Email

This page has developer documentation on the Zulip email system. If you're trying to configure your server to send email, you might be looking for our guide to sending outgoing email. If you're trying to configure an email integration to receive incoming email (e.g. so that users can reply to message notification emails via email), you might be interested in our instructions for setting up an email integration.

On to the documentation. Zulip's email system is fairly straightforward, with only a few things you need to know to get started.

One slightly complicated decision you may have to make when adding an email is figuring out how to schedule it. There are 3 ways to schedule email. * Send it immediately, in the current Django process, e.g. by calling send_email directly. An example of this is the confirm_registration email. * Add it to a queue. An example is the invitation email. * Send it (approximately) at a specified time in the future, using send_future_email. An example is the followup_day2 email.

Email takes about a quarter second per email to process and send. Generally speaking, if you're sending just one email, doing it in the current process is fine. If you're sending emails in a loop, you probably want to send it from a queue. Documentation on our queueing system is available here.

Development and testing

All the emails sent in the development environment can be accessed by visiting /emails in the browser. The way that this works is that we've set the email backend (aka what happens when you call the email .send() method in Django) in the development environment to be our custom backend, EmailLogBackEnd. It does the following:

Testing in a real email client

You can also forward all the emails sent in the development environment to an email account of your choice by clicking on Forward emails to an email account on the /emails page. This feature can be used for testing how the emails gets rendered by actual email clients. This is important because web email clients have limited CSS functionality, autolinkify things, and otherwise mutate the HTML email one can see previewed on /emails.

To do this sort of testing, you need to set up an outgoing SMTP provider. Our production advice for Gmail and transactional email providers are relevant; you can ignore the Gmail warning as Gmail's rate limits are appropriate for this sort of low-volume testing.

Once you have the login credentials of the SMTP provider, since there is not /etc/zulip/settings.py in development, configure it using the following keys in zproject/dev-secrets.conf

Here is an example of how zproject/dev-secrets.conf might look if you are using Gmail.

email_host = smtp.gmail.com
email_port = 587
email_host_user = username@gmail.com
email_use_tls = true

# This is different from your Gmail password if you have 2FA enabled for your Google account.
# See the configuring Gmail to send email section above for more details
email_password = gmail_password

Notes

Email templates

Zulip's email templates live under templates/zerver/emails. Email templates are a messy problem, because on the one hand, you want nice, readable markup and styling, but on the other, email clients have very limited CSS support and generally require us to inject any CSS we're using in the emails into the email as inline styles. And then you also need both plain-text and HTML emails. We solve these problems using a combination of the premailer library and having two copies of each email (plain-text and HTML).

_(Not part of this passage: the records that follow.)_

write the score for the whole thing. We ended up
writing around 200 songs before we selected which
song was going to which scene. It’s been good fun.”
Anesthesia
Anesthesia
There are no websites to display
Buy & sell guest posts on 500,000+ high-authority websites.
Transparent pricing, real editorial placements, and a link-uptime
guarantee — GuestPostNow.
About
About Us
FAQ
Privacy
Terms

So for each email, there are two source templates: the .txt version (for plain-text format) as well as a .source.html template. The .txt version is used directly; while the .source.html template is processed by scripts/setup/inline_email_css.py (generating a .html template under templates/zerver/emails/compiled); that tool (powered by premailer) injects the CSS we use for styling our emails (templates/zerver/emails/email.css) into the templates inline.

What this means is that when you're editing emails, you need to run scripts/setup/inline_email_css.py after making changes to see the changes take effect. Our tooling automatically runs this as part of tools/provision and production deployments; but you should bump PROVISION_VERSION when making changes to emails that change test behavior, or other developers will get test failures until they provision.

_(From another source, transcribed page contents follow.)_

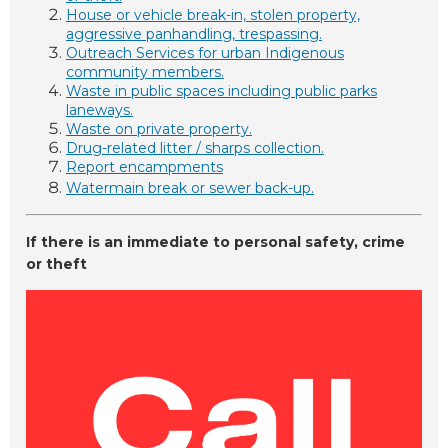
House or vehicle break-in, stolen property,
aggressive panhandling, trespassing.
Outreach Services for urban Indigenous
community members.
Waste in public spaces including public parks
laneways.
Waste on private property.
Drug-related litter / sharps collection.
Report encampments
Watermain break or sewer back-up.
If there is an
immediate to personal safety, crime
or theft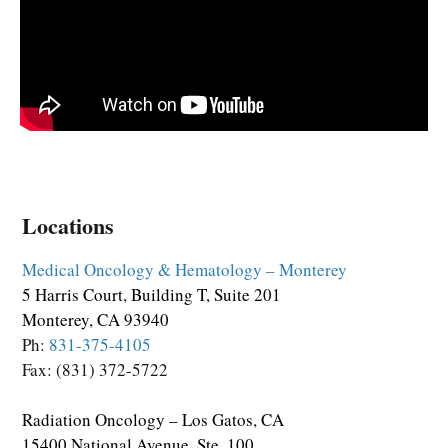
Locations
Medical Oncology & Hematology – Monterey
5 Harris Court, Building T, Suite 201
Monterey, CA 93940
Ph:
831-375-4105
Fax: (831) 372-5722
Radiation Oncology – Los Gatos, CA
15400 National Avenue, Ste. 100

While this model is great for the markup side, it isn't ideal for translations. The Django translation system works with exact strings, and having different new markup can require translators to re-translate strings, which can result in problems like needing 2 copies of each string (one for plain-text, one for HTML) and/or needing to re-translate a bunch of strings after making a CSS tweak. Re-translating these strings is relatively easy in Transifex, but annoying.

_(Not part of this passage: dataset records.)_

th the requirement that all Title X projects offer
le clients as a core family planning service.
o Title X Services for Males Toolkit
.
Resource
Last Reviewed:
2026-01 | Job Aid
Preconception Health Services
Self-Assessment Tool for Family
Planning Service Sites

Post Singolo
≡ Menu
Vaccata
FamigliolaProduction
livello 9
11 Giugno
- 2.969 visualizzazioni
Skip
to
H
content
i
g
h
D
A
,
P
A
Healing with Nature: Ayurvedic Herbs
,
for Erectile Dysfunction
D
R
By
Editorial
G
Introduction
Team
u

So when writing email templates, we try to translate individual sentences that are shared between the plain-text and HTML content rather than larger blocks that might contain markup; this allows translators to not have to deal with multiple versions of each string in our emails.

One can test whether you did the translating part right by running scripts/setup/inline_email_css.py && manage.py makemessages and then searching for the strings in locale/en/LC_MESSAGES/django.po; if there are multiple copies or they contain CSS colors, you did it wrong.

A final note for translating emails is that strings that are sent to user accounts (where we know the user's language) are higher-priority to translate than things sent to an email address (where we don't). E.g. for password reset emails, it makes sense for the code path for people with an actual account can be tagged for translation, while the code path for the "you don't have an account email" might not be, since we might not know what language to use in the second case.

Future work in this space could be to actually generate the plain-text versions of emails from the .source.html markup, so that we don't need to maintain two copies of each email's text.